The low-rank collision cache, host-built moment/damping factors, and broadcasted gyroaverage construction remove the old collision/damping bottleneck from the cache profile. The overall cold-start wall clock is still dominated by the first nonlinear integrator compile. The next cache-build optimization work should therefore focus on Laguerre and drift/cache construction, while the broader startup campaign should prioritize the first integrator compile surface.

Cached basis indices

To reduce per-step overhead, the linear cache now stores Laguerre/Hermite index arrays (\(l\), \(m\)) and derived coefficients (l+1, m+1, sqrt(m), sqrt(m+1)). These are reused inside the mirror/curvature terms and the implicit preconditioner instead of re-allocating on every RHS call.

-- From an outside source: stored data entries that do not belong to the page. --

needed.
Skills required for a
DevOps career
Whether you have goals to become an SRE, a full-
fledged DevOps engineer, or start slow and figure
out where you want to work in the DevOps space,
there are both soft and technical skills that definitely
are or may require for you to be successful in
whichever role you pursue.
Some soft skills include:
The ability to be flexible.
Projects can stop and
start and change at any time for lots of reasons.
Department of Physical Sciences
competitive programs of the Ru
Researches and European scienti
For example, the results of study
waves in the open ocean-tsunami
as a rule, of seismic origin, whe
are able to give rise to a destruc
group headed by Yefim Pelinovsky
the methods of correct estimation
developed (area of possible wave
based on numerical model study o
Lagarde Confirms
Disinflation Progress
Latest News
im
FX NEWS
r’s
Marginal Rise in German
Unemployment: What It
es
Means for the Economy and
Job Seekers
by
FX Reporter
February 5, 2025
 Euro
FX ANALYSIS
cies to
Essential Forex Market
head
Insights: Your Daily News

The change is small in absolute cost for low-order runs, but becomes noticeable in higher-order scans and tight profiling loops.

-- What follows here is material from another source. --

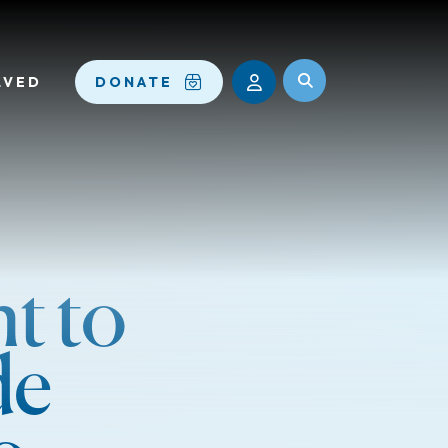
LVED
DONATE
t to
de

GMRES preconditioner iterations

For the implicit linear solver, we include a small iteration-count harness that solves a reduced system and compares the GMRES iteration count with multiple preconditioners:

  • diag: full diagonal (damping + drift + mirror)

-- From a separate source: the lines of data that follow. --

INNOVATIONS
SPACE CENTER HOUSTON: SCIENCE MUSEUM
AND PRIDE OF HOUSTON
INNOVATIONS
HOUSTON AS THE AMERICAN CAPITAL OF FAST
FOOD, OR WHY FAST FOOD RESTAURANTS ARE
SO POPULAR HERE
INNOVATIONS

  • pas: PAS line preconditioner (streaming + diagonal damping/drifts)

  • pas-coarse: line + kx-coarse additive correction (Schur-style)

  • hermite-line: Hermite streaming line solve (tridiagonal in m at fixed \(k_z\))

  • hermite-line-coarse: Hermite line solve + kx-coarse correction

python tools/profile_gmres_precond.py

On the reference run (Nl=2, Nm=3, Ny=4, Nz=8), this reported:

iters_plain=6
iters_diag=6
iters_pas=6
iters_pas_coarse=6
iters_hermite_line=4
iters_hermite_line_coarse=4

On a larger run (Ny=8, Nz=64, Nl=12, Nm=12, dt=0.1), this reported:

iters_plain=38
iters_diag=38
iters_pas=39
iters_pas_coarse=39
iters_hermite_line=22
iters_hermite_line_coarse=22

JIT considerations

The linear integrator is jit-compiled with the number of steps and method as static arguments. The operator term switches (spectraxgk.linear.LinearTerms) should also remain static inside a compiled loop to avoid recompilation. The cached operator arrays can be constructed once and reused across multiple runs to avoid repeated geometry setup costs. Nonlinear IMEX paths now reuse the electrostatic compiled linear-RHS route whenever apar=bpar=0; this is a bounded fast path for adiabatic-electron electrostatic runs, not a new runtime claim until a fresh end-to-end profile is recorded.

Planned optimizations

  • vmap over species and parameter scans

  • JAX mesh-based parallelization across multiple devices

  • FFT acceleration and layout tuning

  • operator fusion for nonlinear terms

Linear-to-nonlinear optimization roadmap

The current benchmark runtime gap on CPU is dominated by JAX compile latency and repeated small-shape scan launches. The next implementation phase targets both linear and nonlinear performance with a single operator strategy:

  1. Compile-once scan kernels

    • enforce fixed batch shapes across ky and beta scans,

    • pre-JIT a small set of canonical (Nl, Nm, Ny, Nz) signatures,

    • cache compiled executables on disk for repeated benchmark sweeps.

  2. Operator fusion in RHS assembly

    • merge streaming/mirror/curvature/grad-B stencils into one fused kernel,

    • remove scatter-heavy intermediate writes,

    • keep field coupling and species sums contiguous in memory.

  3. Matrix-free eigen path as default for linear scans

    • use Krylov/shift-invert for scan tables and figures,

    • reserve long time integration for spot-check diagnostics only.

  4. Preconditioner reuse

    • persist Hermite-line and shift-invert preconditioner structures across neighboring scan points (same geometry/grid),

    • reuse Jacobian-like linearization objects in IMEX stages.

  5. Streaming diagnostics by default

    • avoid storing full time traces unless explicitly requested,

    • compute growth/frequency online from selected mode signals.

These steps are chosen to carry directly into nonlinear runs, where the same fused RHS, scan batching, and preconditioner reuse will dominate throughput and memory behavior.